=== Given data ===

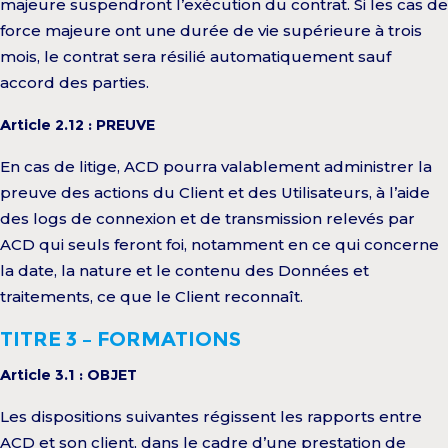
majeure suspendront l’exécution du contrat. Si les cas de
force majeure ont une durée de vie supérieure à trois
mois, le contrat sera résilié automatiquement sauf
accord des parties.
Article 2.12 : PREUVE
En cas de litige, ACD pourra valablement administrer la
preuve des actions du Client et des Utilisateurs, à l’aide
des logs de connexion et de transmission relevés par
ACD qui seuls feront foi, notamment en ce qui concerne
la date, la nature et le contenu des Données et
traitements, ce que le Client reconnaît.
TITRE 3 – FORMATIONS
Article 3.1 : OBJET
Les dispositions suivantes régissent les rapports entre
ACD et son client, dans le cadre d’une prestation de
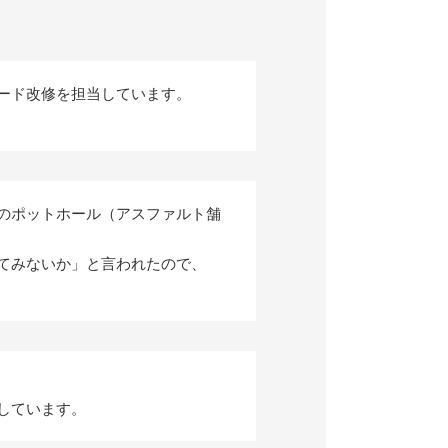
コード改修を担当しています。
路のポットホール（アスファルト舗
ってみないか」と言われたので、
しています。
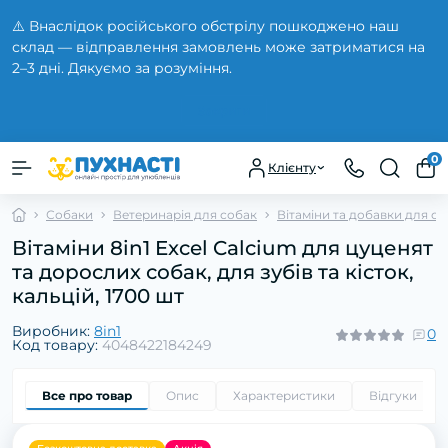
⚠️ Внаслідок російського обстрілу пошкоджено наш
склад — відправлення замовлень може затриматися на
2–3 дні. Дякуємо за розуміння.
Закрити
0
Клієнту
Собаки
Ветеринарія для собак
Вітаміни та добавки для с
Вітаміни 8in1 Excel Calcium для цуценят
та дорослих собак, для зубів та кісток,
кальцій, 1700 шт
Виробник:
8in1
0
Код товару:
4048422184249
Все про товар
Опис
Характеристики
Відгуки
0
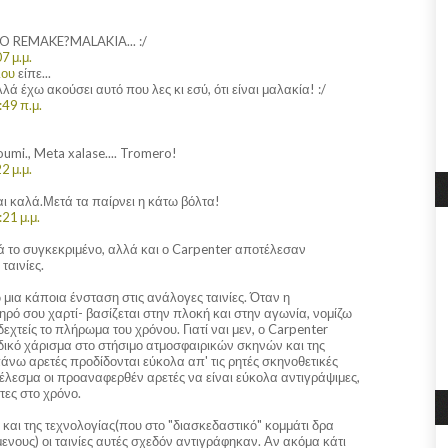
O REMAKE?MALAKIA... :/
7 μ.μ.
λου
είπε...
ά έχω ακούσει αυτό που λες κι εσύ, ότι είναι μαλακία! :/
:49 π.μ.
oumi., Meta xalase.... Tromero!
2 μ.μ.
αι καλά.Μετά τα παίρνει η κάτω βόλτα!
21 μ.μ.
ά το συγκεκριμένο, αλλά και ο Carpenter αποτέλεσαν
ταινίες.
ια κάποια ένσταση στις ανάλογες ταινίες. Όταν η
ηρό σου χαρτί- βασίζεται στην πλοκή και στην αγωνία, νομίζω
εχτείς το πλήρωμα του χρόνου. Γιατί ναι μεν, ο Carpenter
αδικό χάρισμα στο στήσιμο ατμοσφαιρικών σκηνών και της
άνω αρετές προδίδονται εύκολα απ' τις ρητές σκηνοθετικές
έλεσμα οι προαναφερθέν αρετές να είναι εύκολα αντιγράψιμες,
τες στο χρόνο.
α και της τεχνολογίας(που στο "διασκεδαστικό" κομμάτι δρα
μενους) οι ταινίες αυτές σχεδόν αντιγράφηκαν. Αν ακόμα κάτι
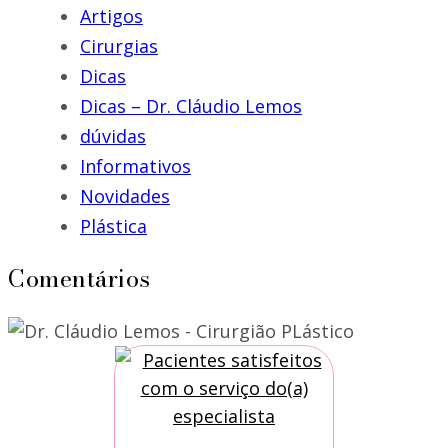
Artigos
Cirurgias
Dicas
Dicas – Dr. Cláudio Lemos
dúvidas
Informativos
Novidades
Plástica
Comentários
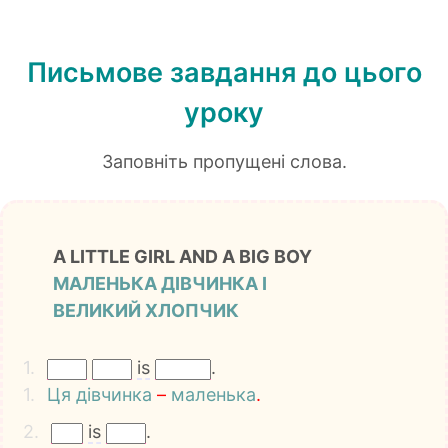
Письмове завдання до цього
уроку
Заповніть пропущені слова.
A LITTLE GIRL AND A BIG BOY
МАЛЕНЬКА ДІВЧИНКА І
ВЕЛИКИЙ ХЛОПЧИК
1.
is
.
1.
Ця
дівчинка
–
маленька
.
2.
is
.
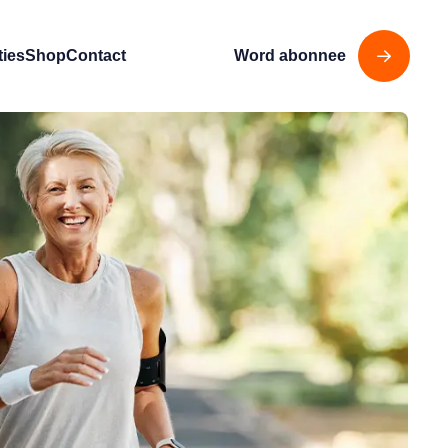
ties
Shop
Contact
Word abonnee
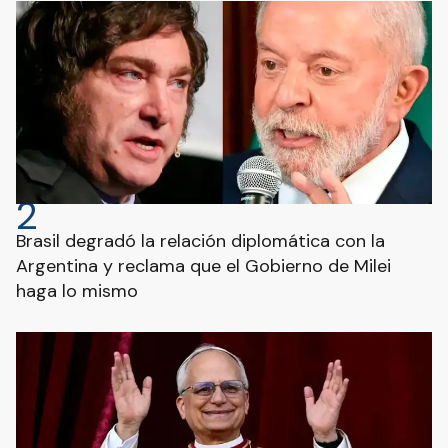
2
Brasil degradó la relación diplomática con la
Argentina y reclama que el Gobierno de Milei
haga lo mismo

===

▸ **What you should do**
Whenever a line above includes "Вітаміни", copy it in full.

▸ **Task solution**
Вітаміни та добавки для с
Вітаміни 8in1 Excel Calcium для цуценят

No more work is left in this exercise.